Deceptive Duplicates

LaRetta · November 11, 2008

You may be sorely surprised at your results when using [color:red]! to find duplicates ...

Values are duplicates only if word order is the same. When determining uniqueness in text fields, FileMaker Pro looks at the first 100 characters in each field.

In reality, the following will match as duplicates ...

[color:blue]¶

Always

[color:blue]Always

¶

[color:blue]Always

Never

[color:blue]Never

Always

We are not warned anywhere in Help that I can find that each LINE in a field is treated separately. I would not expect the above 6 records to match on [color:red]!.

A field's entire contents should be counted as ONE value, matching character by character. The reason a User would use [color:red]! is to find EXACT DUPLICATE VALUES within a field!! FM Help suggests, but does not adhere to, "Values are duplicates only if word order is the same." In the above example, the [color:blue]Always and [color:blue]Never are reversed. And you will end up with Never matching Always because somewhere in one field, both values may exist. Good grief, FileMaker!!

I realize FM means WORDS in a SINGLE line but it is very deceptive and poorly written and it does not fit the spirit of the purpose of using [color:red]! at all. I have always used calculations to find exact duplicates. But I have also constrained a record set down with [color:red]! to begin looping or working on a set. In my opinion, [color:red]! is worthless.

UPDATE: No, it is more than worthless ... it is dangerous which is why I'm bringing it up.

Edited November 11, 2008 by Guest
Added update

mr_vodka · November 11, 2008

In my opinion, [color:red]! is worthless.

IMO, the FM help is worthless. B)

Vaughan · November 11, 2008

There might be a trick in the way FMP works with "words".

If FMP is just looking at words, then "¶Always" and "Always¶" are the same, because the leading a trailing paragraph is stripped/ignored. They'll match "Always".

Where I work there is a person whose last name is 'Ilolahia where the first character is an apostrophe. The "word" functions like LeftWords() strip off the leading apostrophe. Apostrophes, commas, spaces and a few others like hyphens act as word separators (though the behaviour differs in text that looks like dates).

Vaughan · November 11, 2008

I just did a test in the data viewer with...

wordcount( "¶always¶never¶at the end" )

... and it evaluates to 5. So FMP is ignoring the ¶s completely.

So for your original examples, FMP only sees

always

always never

never

never always

regardless of the placement of carriage returns.

comment · November 11, 2008

I believe it's not about words, but about indexing (the 100 characters limit is a dead giveaway). It seems that if two records share an index entry, they're considered to be duplicates of each other.

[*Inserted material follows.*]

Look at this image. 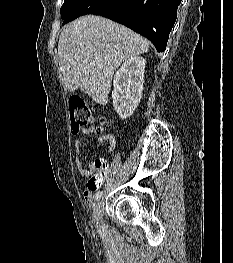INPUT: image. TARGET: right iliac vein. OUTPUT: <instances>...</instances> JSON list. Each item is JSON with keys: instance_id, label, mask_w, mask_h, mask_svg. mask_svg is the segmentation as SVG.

Vaughan · November 12, 2008

The index is "word" based too...

LaRetta · November 12, 2008

Thanks for jumping in, Vaughan! :smile2:

Yeah, my point is that it is not what you would expect ... that FM indicates that records with these values in one field ...

always

always never

never

never always

... are considered duplicates when using [color:red]!. I understand word breaks but spaces are word breaks and so are carriage returns. There is not one theory which holds here, in my opinion. In addition, FM says that the ORDER must be the same; but [color:blue]always never certainly isn't in same order as [color:blue]never always (with or without the carriage return)! I posted this thread only to bring it to people's attention ... that using [color:red]! can catch them off guard if not careful.

So regardless, we are not working with words here. The purpose of [color:red]! is to search for duplicate RECORDS with the same value in ONE field. And ALL characters should be taken into account in that regard. So just keep in mind that the search for duplicates applies to LINES and not field values.

LaRetta · November 12, 2008

Hi Michael,

I am interested! I just tested and I find no difference in the duplicates produced; whether the field is indexed as All or Minimal. And, no matter which storage option I select, it produces two results: always and never.

I appreciate trying to understand the theory; I thank you both. But I do not believe the theory is logical ... at least not yet.

LaRetta · November 12, 2008

I suppose I thought that [color:red]! should be the same as using [color:red]=. I doubt I'm alone in that incorrect assumption. :crazy2:

comment · November 12, 2008

The index is "word" based too...

No, at least not for this. There is a separate (and optional) word index, for text fields only. The regular index is a value index, and it looks like this is the one used for determining duplicates:

"blue" and "blue¶sky" are duplicates;

"red" and "red herring" are not.

LaRetta · November 12, 2008

I see it, Michael. It isn't like = (comparing values within the same field) but rather like = if the field was joined to itself ... each line a separate entity and relating independently.

I still think it goes against what most people would expect from a 'duplicate' comparison. I suppose I might use it if I want to see if I have any self-join possible records. :wink2:

comment · November 12, 2008

like = if the field was joined to itself ... each line a separate entity and relating independently.

I believe that is correct.

I still think it goes against what most people would expect from a 'duplicate' comparison.

Well, you made an entry in my "Things not in the Manual" document…

Now compare this to 'Find Matching Records' from the shortcut menu - that's yet another animal of a totally different species.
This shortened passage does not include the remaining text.